§ **Task objective**
Output exactly, please, the lines of the records below from the one containing "OUTFITFOTOS IM" through the final line.

§ **Source material**
<<<<

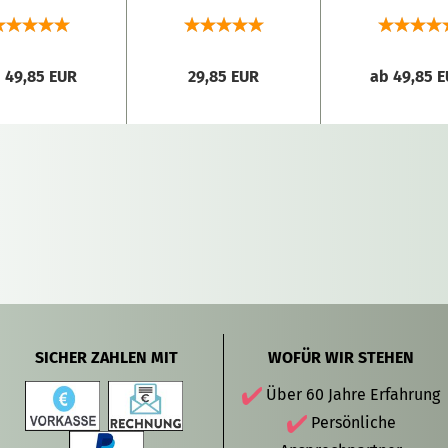
graviert
Ringe"
Herzen"
"Tauben"
 49,85 EUR
29,85 EUR
ab 49,85 
SICHER ZAHLEN MIT
WOFÜR WIR STEHEN
Über 60 Jahre Erfahrung
Persönliche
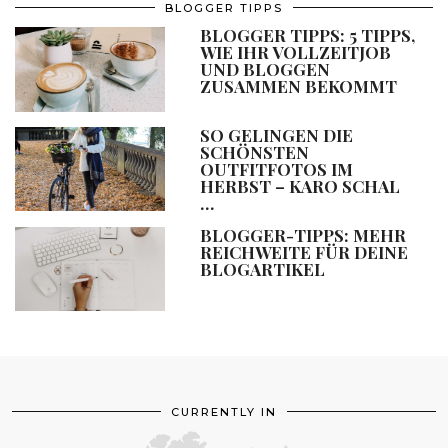
BLOGGER TIPPS
BLOGGER TIPPS: 5 TIPPS,
WIE IHR VOLLZEITJOB
UND BLOGGEN
ZUSAMMEN BEKOMMT
SO GELINGEN DIE
SCHÖNSTEN
OUTFITFOTOS IM
HERBST – KARO SCHAL
…
BLOGGER-TIPPS: MEHR
REICHWEITE FÜR DEINE
BLOGARTIKEL
CURRENTLY IN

>>>>

§ **Answer to the exercise**
OUTFITFOTOS IM
HERBST – KARO SCHAL
…
BLOGGER-TIPPS: MEHR
REICHWEITE FÜR DEINE
BLOGARTIKEL
CURRENTLY IN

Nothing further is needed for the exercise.